▶ [Your goal]
Using the data that follows, return exactly the lines from the one that contains "Donor Privacy Policy" through the one that contains "Vehicle Donation", ends included.
——————
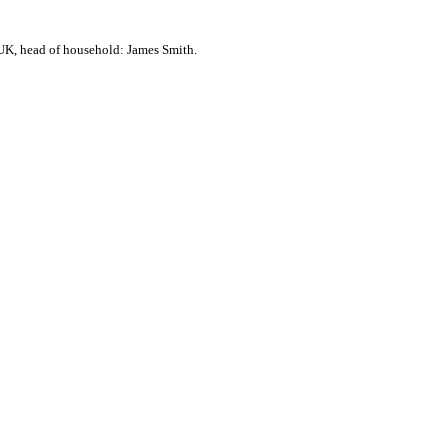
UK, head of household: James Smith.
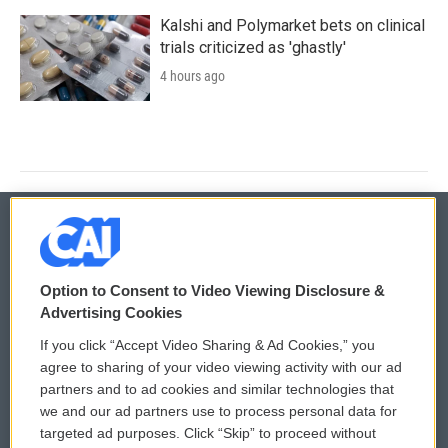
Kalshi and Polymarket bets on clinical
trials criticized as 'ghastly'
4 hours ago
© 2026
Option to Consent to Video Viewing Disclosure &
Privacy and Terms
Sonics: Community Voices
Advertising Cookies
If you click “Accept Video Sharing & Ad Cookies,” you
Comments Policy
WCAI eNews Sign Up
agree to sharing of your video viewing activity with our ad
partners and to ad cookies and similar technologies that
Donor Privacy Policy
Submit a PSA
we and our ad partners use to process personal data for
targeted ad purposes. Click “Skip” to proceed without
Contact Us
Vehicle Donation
——————
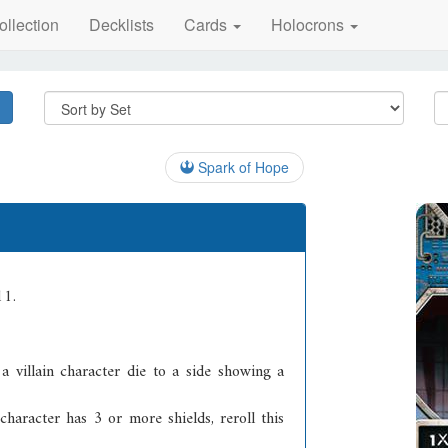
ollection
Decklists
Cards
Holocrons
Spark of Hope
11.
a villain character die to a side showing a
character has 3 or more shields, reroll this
——————
▶ [Written answer]
Donor Privacy Policy
Submit a PSA
we and our ad partners use to process personal data for
targeted ad purposes. Click “Skip” to proceed without
Contact Us
Vehicle Donation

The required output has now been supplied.